[Opening Supplied data section]

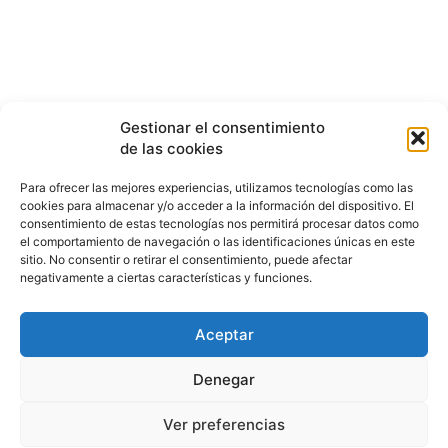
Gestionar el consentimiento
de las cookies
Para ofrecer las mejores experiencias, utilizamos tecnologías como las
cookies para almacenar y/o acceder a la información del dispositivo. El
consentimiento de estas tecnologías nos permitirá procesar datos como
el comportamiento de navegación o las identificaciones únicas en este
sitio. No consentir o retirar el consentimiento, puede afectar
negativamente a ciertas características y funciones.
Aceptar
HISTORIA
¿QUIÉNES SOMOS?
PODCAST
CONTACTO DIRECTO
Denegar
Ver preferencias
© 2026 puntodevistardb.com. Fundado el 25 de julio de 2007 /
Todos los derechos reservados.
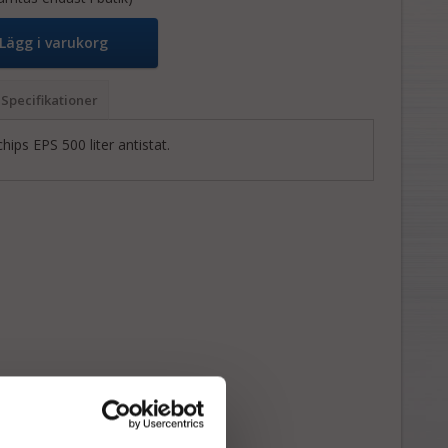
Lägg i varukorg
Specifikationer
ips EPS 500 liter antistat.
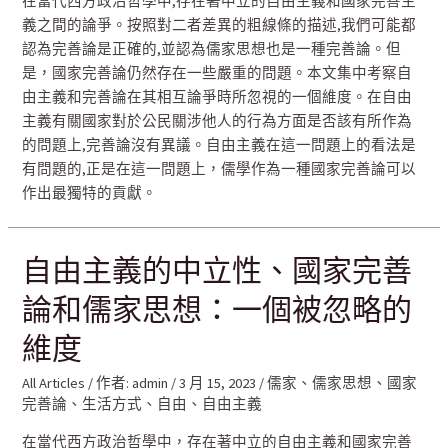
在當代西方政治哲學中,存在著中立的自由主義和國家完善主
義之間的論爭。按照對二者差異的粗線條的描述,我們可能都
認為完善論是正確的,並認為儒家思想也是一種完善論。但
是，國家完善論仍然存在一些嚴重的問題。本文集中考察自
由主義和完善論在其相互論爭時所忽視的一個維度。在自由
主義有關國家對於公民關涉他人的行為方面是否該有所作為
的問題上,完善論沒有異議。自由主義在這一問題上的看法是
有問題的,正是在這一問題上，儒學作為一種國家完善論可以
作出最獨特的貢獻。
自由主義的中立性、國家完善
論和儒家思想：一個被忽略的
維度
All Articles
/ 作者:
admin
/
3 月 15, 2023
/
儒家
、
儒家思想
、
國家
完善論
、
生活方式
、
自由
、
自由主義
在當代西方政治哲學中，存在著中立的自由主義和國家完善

[Closing Supplied data section]
[Opening Supplied data section]

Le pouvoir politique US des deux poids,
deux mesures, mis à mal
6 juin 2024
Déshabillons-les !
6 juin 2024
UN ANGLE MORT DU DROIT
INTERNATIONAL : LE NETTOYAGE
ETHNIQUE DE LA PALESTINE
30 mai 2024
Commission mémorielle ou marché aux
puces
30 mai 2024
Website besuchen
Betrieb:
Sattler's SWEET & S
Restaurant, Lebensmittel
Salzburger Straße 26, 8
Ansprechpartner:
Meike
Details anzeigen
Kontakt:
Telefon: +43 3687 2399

[Closing Supplied data section]
[Opening Supplied data section]

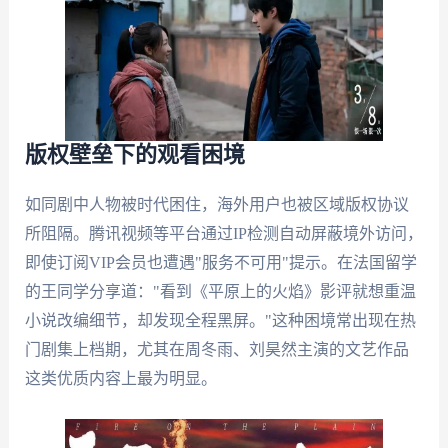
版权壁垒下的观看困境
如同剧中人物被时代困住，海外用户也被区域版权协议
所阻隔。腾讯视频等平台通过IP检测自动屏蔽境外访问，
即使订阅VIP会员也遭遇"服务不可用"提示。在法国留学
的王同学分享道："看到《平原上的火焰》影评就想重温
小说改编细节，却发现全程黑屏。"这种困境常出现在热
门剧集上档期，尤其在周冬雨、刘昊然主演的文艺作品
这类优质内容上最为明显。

[Closing Supplied data section]

**Work item:** From the records above, copy each line where the word "deux" can be found.

**Output of the task:**
Le pouvoir politique US des deux poids,
deux mesures, mis à mal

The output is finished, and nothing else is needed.